## EXERCISE AIM
Take the lines from the one containing "Verpackungsverordnung PPWR" through the final line below and restate them exactly. Omit the pictures.

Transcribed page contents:
*** Begin section ***
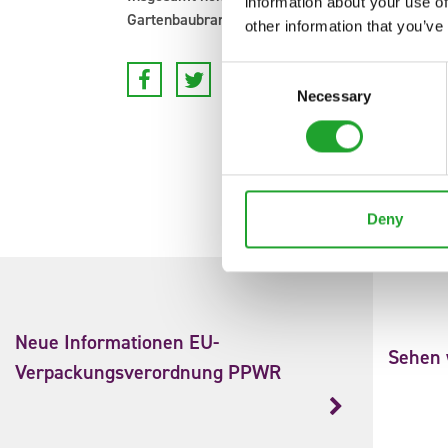
information about your use of
Gartenbaubranche.
other information that you’ve
Consent
Necessary
Selection
Deny
Neue Informationen EU-
Sehen w
Verpackungsverordnung PPWR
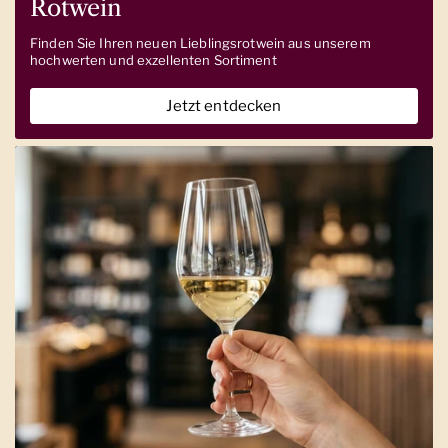
Rotwein
Finden Sie Ihren neuen Lieblingsrotwein aus unserem
hochwerten und exzellenten Sortiment
Jetzt entdecken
*** End section ***
## PROBLEM SOLUTION
Verpackungsverordnung PPWR
Rotwein
Finden Sie Ihren neuen Lieblingsrotwein aus unserem
hochwerten und exzellenten Sortiment
Jetzt entdecken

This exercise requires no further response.